彭俊嗬嗬一笑,“這麼多年了,你見過我我會去做沒把握的事麼?放心好了,凡事都有兩麵性,如果是我們多慮了,那麼咱們就安安心心地坐著數錢,但如果是有人故意要陰我們的話,那麼我也不介意讓他們見識見識股神的厲害!”
“啊!”劉源博站起來打了個嗬欠,“小濤,時間不早了,洗洗睡吧!”說罷他轉身就走。盧濤見狀,對彭俊聳聳肩,也起身向裏走去,一邊走著還一邊哼著歌:“拿了我的給我送回來,吃了我的給我吐出來……”
“靠,你們什麼意思?”彭俊難得說了回身上的秘密,他們怎麼就不相信呢?
“哦!對了,俊哥!忘了問你了!”盧濤忽然轉回客廳問彭俊“關於地皮被卡住的事,張震濤他們那邊靠不靠譜?”在他認為,張震濤是一把手,隻要他發話,那個副縣長總該會乖乖地放行吧!?
“張震濤那邊暫時別指望了,他是縣委書記,地皮的事該政府管,而且張震濤在白縣也待不了多久了,卡住我們地皮的那個副縣長如果誠心不鳥他,張震濤也沒有理由插手政府的工作。”
“靠,一個副縣長居然這麼拽,那孫正立呢?他可是正縣長,對了,最近怎麼沒看見他來著?”盧濤疑惑道,往常時候孫正立可是沒少跟他聯絡感情來著。

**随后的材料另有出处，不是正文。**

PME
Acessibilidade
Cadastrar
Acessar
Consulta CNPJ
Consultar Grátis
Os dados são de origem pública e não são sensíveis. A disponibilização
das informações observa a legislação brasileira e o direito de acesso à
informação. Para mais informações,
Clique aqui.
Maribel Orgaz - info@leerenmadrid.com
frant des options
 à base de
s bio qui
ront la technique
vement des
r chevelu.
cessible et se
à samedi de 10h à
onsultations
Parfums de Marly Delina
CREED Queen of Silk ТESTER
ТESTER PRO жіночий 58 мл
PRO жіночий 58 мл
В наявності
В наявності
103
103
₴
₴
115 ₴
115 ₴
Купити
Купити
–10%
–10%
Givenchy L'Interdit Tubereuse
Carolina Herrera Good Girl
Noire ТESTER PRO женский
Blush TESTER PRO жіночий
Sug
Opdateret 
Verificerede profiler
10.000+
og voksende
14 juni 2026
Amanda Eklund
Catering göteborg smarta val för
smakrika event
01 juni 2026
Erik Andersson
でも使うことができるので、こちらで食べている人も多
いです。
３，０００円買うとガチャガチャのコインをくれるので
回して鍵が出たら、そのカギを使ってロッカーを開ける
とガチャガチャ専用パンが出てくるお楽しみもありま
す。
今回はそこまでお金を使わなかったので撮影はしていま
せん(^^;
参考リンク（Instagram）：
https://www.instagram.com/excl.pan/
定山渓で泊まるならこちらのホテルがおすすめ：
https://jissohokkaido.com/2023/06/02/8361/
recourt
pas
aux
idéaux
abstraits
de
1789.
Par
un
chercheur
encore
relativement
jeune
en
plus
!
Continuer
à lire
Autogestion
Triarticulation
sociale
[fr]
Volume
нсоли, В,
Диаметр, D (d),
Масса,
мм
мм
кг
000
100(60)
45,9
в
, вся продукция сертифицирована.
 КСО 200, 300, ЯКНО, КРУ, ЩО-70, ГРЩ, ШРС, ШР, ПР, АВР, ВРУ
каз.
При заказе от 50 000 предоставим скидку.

“孫正立……”彭俊皺眉緩緩搖了搖頭,“他現在說話不怎麼頂用了。”
“啥!?”盧濤聞言頓時驚訝地睜圓了眼。“這是什麼情況!?”
“上次的掃黑,孫正立雖然沒事,但是孫正立的兒子卻是受到了牽連,被拿捏住了把柄,雖然犯的錯誤可大可小,可是孫正立沒辦法,隻能妥協了,他明天就得調往老區市。”
“這樣的大事我怎麼沒聽人說起過?你怎麼知道那麼清楚?”盧濤驚詫問道。
“這事怎麼可能鬧得人盡皆知?是孫正立打電話跟我說的。”
“那是誰整的他?”
“……”彭俊沉默了,良久才吐出三個字“成世鐸!”
“靠!居然是這老王八蛋!上次那麼賣乖,還以為他良心發現了呢!”盧濤頓時罵罵咧咧開來。
“哼!良心發現?他可沒那麼大度,我可是找人把他兒子送進了監獄,還判了兩年,他要能對我這個仇人這麼大度,太陽都能打西邊出來!”彭俊說著微微後靠,“現在我們的地皮被卡住,你當是什麼原因?還不是想從中查出我們的汙點,好整死我們?”
“額!”盧濤這時總算明白了,感情事情的起因是這樣來的。“那,這樣一來情況可就不妙了,孫正立一走,那副縣長十有八九就是接任縣長的職務了,有這鳥人成天盯著我們,時不時給我們添點麻煩的話……”
“放心好了!小手段他搞不起來。”彭俊笑道:“他要找我們麻煩也隻能找正當理由,我們一不作奸犯科,二不調.戲良家婦女,身正影子不歪,怕他做什麼?放心好了,過多兩個星期,他就蹦躂不起來。”
“嗯!?有內幕?”盧濤頓時上心了。
“嗬嗬!到時候你就知道了!”彭俊站起來笑道。